Jak odmienić wnętrze starego mieszkania w bloku - zobacz metamorfozy mieszkań do 50 mkw.
24.11.2017 | aktual.: 27.11.2017 09:33
"Każda zmiana jest katastrofą. Nawet nie dlatego, że może zakończyć się niepowodzeniem, ale dlatego, że najpierw trzeba zniszczyć to, co jest” - napisał australijski literat, Markus Zusak. W kontekście aranżacji wnętrz, takie małe katastrofy są jak najbardziej wskazane - pomagają wydobyć z wnętrz ukryty urok, sprawiają, że przestrzenie stają się funkcjonalne i o wiele bardziej ergonomiczne. Co ciekawe, jedne z najbardziej spektakularnych metamorfoz dotyczą mieszkań blokowych. Świetne wzornictwo i innowacyjne rozwiązania sprawiają, że nawet niewielkie, niepozorne wnętrza, zyskują drugie, lepsze życie. Przekonaj się na tych przykładach.
Jeśli twoje mieszkanie w bloku w niczym nie przypomina stylowego apartamentu, nie martw się! Pamiętaj, że z każdą przestrzeń można modnie i komfortowo zagospodarować. Czasem wystarczy drobny lifting i kilka sprawdzonych optycznych trików, innym razem konieczny jest generalny remont, jednak wcale nie musi on oznaczać wydatków równych małej fortunie. Aby udowodnić, że stare mieszkania w wielkiej płycie również mogą zachwycać charakterem i stylem, prezentujemy zdumiewające metamorfozy. Zobacz blokowe wnętrza w zupełnie nowej, świeżej odsłonie - być może będzie to bodziec, który popchnie cię do aranżacyjnych zmian?
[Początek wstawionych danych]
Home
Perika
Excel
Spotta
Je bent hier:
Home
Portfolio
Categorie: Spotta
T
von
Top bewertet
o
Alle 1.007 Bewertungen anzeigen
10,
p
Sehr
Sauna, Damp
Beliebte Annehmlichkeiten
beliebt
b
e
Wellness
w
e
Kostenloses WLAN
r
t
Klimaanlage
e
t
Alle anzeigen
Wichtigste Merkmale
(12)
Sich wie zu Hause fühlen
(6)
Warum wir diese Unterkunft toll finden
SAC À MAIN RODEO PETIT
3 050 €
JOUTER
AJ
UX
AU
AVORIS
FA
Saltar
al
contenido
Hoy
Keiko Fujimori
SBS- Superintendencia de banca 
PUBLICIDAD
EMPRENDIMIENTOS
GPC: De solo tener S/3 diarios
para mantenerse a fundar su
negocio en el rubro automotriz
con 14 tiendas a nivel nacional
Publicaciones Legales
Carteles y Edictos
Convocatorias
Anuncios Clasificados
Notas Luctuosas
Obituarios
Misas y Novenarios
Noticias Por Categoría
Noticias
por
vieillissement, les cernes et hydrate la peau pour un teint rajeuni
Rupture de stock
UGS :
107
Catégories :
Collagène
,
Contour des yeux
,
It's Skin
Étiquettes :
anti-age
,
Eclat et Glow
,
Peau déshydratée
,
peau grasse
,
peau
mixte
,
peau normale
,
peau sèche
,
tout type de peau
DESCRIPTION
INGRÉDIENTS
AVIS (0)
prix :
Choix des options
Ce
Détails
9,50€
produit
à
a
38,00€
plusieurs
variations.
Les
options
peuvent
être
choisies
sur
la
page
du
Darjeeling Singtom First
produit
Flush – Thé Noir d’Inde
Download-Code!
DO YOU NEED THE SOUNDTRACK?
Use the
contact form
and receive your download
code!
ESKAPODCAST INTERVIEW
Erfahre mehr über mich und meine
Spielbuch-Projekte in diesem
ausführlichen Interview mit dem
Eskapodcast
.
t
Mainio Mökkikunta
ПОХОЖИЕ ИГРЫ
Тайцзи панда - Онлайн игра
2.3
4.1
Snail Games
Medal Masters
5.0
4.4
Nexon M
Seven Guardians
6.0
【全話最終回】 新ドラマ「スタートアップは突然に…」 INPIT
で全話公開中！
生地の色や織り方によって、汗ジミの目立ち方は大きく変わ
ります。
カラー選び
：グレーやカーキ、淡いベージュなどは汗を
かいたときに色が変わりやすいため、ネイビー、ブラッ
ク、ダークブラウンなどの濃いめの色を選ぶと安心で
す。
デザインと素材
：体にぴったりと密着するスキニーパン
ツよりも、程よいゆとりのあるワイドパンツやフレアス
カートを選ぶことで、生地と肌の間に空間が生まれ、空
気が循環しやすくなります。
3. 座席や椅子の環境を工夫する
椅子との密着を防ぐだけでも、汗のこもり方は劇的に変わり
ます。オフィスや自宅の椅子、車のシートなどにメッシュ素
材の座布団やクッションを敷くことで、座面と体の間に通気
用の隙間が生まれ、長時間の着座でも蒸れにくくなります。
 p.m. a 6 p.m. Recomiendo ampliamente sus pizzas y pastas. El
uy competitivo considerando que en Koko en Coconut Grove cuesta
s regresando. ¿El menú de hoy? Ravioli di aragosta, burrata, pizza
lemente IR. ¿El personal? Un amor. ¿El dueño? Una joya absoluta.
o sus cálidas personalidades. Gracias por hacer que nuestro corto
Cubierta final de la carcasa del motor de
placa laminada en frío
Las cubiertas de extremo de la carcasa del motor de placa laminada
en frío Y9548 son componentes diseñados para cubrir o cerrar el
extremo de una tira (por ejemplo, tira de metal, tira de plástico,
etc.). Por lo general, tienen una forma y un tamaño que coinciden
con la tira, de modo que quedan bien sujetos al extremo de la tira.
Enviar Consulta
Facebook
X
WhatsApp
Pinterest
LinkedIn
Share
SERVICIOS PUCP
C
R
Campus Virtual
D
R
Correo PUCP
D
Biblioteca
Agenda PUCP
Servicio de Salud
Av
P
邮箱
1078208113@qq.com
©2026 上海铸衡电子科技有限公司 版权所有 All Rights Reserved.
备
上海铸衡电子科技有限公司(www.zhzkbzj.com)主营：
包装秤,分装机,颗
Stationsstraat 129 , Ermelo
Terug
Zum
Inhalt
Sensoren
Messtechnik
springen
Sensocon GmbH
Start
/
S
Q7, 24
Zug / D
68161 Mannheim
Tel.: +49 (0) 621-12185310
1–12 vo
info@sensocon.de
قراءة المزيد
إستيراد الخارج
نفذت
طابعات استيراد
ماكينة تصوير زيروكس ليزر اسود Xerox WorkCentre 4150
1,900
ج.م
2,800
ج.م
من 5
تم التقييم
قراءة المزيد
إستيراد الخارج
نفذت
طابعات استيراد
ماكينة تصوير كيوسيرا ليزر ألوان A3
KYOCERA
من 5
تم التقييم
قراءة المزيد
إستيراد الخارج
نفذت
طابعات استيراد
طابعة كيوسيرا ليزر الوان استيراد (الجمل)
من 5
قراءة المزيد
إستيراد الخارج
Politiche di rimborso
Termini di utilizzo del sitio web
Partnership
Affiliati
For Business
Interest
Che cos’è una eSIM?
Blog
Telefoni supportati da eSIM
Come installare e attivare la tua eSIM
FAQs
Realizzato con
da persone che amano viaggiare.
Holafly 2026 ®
Pokój w 46-metrowym mieszkaniu w bloku. Stan przed remontem
Tradycyjne meblościanki, nudna, mdła kolorystyka, stare płytki, przebrzmiałe rozwiązania aranżacyjne… Właśnie w ten sposób wygląda część blokowych mieszkań, które nie pamiętają zmian od czasów PRL-u. Tymczasem wystarczy odrobina wyobraźni i - bywa - nieduży nakład finansowy, aby odmienić je niczym za dotknięciem czarodziejskiej różdżki. W 46-metrowym mieszkaniu w bloku przeprowadzono radykalną metamorfozę.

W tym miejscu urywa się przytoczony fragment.